The Affordable Care Act's trials and tribulations may be attracting the most attention, but increasing drug costs are starting to concern experts.
The Affordable Care Act’s trials and tribulations may be attracting the most attention, but increasing drug costs are starting to concern experts.
Extraordinarily expensive new drugs may be effective, but their prices may be reaching new heights, David Blumenthal, MD, and David Squires, wrote on the Commonwealth Fund’s blog.
Solvadi, for hepatitis C, is one of the drugs currently in the middle of this controversy. The drug costs $84,000 per course, which means that treating all infected Americans would cost $250 billion, or nearly as much as what the country spends on all other drugs combined ($263 billion).
Drug spending levels were diminished in recent years with blockbuster drugs going off patent and a decrease in new products, they wrote, but the new focus on personalized medicine is going to change that.
“The clinical results can be dramatic, enhancing both length and quality of life, but the costs are also eye-popping,” Blumenthal and Squires wrote.
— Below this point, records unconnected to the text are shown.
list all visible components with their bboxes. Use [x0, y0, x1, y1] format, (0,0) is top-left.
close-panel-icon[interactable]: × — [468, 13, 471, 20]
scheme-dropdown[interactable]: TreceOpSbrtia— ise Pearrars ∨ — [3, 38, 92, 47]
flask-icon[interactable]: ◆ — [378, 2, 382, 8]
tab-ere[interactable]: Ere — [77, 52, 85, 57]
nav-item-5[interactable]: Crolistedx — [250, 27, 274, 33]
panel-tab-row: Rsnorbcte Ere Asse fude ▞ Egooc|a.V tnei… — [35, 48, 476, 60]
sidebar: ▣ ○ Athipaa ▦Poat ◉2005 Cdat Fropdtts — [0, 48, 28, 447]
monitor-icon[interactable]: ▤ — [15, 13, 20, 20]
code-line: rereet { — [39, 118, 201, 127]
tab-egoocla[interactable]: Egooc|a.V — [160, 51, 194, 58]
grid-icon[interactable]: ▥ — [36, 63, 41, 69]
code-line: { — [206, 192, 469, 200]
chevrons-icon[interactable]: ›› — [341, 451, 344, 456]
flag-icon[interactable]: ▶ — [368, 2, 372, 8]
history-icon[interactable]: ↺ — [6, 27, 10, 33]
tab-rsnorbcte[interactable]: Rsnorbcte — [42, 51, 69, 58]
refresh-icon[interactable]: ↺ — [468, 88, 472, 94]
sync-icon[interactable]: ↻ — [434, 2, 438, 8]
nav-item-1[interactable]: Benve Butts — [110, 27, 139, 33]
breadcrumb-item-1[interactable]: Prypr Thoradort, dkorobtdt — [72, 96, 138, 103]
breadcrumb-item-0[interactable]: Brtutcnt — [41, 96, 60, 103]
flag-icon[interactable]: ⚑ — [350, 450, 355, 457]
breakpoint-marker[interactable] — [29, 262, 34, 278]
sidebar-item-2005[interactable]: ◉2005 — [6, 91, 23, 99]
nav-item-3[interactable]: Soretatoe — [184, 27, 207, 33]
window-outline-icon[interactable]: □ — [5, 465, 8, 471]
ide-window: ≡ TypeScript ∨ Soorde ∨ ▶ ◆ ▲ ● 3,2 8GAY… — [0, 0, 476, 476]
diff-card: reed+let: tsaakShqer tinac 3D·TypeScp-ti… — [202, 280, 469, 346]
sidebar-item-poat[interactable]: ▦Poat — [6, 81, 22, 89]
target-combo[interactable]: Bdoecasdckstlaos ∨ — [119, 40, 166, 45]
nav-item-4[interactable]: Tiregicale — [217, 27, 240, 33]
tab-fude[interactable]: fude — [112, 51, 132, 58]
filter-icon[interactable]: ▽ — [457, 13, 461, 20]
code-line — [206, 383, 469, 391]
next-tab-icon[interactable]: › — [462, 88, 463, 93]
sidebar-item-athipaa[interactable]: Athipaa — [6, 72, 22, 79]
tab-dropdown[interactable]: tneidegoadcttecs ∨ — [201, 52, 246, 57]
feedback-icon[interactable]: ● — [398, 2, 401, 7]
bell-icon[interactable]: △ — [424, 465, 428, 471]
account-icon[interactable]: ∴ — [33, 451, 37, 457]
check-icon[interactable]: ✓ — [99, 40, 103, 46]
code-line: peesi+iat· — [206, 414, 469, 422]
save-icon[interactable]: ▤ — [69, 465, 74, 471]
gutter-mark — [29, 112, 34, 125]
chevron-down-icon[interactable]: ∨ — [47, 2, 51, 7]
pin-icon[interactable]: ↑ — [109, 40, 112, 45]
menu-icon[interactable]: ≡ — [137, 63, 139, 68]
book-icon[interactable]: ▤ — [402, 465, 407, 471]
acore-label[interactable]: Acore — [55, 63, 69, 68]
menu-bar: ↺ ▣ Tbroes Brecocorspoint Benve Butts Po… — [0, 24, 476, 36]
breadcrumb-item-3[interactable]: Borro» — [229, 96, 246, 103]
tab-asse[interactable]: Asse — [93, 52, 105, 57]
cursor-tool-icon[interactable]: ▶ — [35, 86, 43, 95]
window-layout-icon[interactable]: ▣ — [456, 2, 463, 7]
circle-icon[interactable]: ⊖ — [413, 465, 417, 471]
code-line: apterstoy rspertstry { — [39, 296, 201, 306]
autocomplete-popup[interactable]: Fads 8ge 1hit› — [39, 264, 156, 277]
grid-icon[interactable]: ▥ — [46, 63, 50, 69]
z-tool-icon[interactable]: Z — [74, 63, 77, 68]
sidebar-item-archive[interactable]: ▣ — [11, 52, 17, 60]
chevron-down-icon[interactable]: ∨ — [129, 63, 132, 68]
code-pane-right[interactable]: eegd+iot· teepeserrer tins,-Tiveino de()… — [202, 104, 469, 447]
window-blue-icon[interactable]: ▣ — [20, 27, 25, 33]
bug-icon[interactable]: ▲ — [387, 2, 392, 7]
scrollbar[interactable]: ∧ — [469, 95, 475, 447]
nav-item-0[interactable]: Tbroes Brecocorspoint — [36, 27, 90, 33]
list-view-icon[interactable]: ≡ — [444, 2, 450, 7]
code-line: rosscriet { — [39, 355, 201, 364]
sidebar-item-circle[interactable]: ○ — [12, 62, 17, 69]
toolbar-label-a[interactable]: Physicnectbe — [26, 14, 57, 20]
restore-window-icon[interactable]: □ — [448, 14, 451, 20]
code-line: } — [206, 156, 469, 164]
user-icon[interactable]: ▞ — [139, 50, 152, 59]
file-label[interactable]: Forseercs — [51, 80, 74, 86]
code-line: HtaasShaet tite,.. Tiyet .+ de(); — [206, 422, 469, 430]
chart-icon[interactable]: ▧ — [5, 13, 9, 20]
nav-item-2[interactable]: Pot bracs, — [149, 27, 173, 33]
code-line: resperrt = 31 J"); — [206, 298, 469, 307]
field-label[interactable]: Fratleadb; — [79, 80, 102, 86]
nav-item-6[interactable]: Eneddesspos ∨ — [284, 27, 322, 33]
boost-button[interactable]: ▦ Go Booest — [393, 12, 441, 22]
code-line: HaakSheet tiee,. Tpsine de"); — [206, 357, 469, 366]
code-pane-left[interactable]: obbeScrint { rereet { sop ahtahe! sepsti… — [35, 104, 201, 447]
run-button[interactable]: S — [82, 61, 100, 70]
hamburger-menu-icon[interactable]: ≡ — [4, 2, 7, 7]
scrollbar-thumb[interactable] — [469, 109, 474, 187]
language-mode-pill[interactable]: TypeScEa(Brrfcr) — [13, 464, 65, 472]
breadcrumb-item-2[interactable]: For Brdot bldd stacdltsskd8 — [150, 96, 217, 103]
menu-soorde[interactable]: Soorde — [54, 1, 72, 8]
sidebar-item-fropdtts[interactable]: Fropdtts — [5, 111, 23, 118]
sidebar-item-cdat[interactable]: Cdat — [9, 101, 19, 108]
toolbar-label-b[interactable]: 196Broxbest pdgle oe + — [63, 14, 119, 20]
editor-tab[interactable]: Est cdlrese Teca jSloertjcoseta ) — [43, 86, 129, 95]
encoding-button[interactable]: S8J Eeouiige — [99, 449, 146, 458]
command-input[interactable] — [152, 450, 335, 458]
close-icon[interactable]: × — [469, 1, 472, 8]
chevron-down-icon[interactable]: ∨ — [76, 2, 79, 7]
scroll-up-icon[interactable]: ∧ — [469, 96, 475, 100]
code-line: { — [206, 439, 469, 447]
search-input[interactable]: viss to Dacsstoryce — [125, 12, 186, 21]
New treatments are targeting the many genetic abnormalities that may make up diseases such as cystic fibrosis, which means developing drugs for the specific problems created by each defect.
A new cystic fibrosis drug, Kalydeco, will cost $294,000 a year for each patient. However, the drug only benefits 1,200 of the 30,000 people in the United States with the disease, because Kalydeco targets a specific underlying genetic defect.
“The obvious question is why drug companies are charging such seemingly exorbitant amounts for these new products,” the authors wrote. “One reason is because they can. Their patents grant them a monopoly on life-saving treatments.”
However, they add that the other reason drug companies charge so much is because the drugs are so precisely targeted that they may only benefit a small number of patients. As a result, they charge more per patient to offset the costs of drug development.
Critics point out that they aren’t just recouping the cost of development, they are also making a healthy profit. Gilead Science’s net income for the first half of 2014 is 4 times the same period a year ago.
“In any case, if more and more of these drugs come on line, the aggregate expense of providing them to eligible patients seems likely to skyrocket,” Blumenthal and Squires wrote. “This would create huge new challenges in balancing high healthcare costs against other pressing societal imperatives, such as education, housing, transportation infrastructure, and the very research and development that has spawned the new treatments.”
They came up with 4 options to prepare for the challenges of these expensive new treatments:
1. Comparative effectiveness research to assess the added value of new agents
2. Make new treatments affordable and prevent drug manufacturers from earning extraordinary profits because of the monopoly they have under current patent law.
3. The US Food and Drug Administration needs to ensure less expensive alternatives are available quicker.
4. The US health system must increase efforts to eliminate wasteful practices that drive up health spending and make it difficult to afford new treatments.
“Tough as it is, having highly effective but expensive new treatments is a good problem to have,” they concluded. “These drugs mean longer, better lives for humans the world over. We need to foster competitive markets and public policies that enable us to benefit from the research triumphs that are finally coming our way.”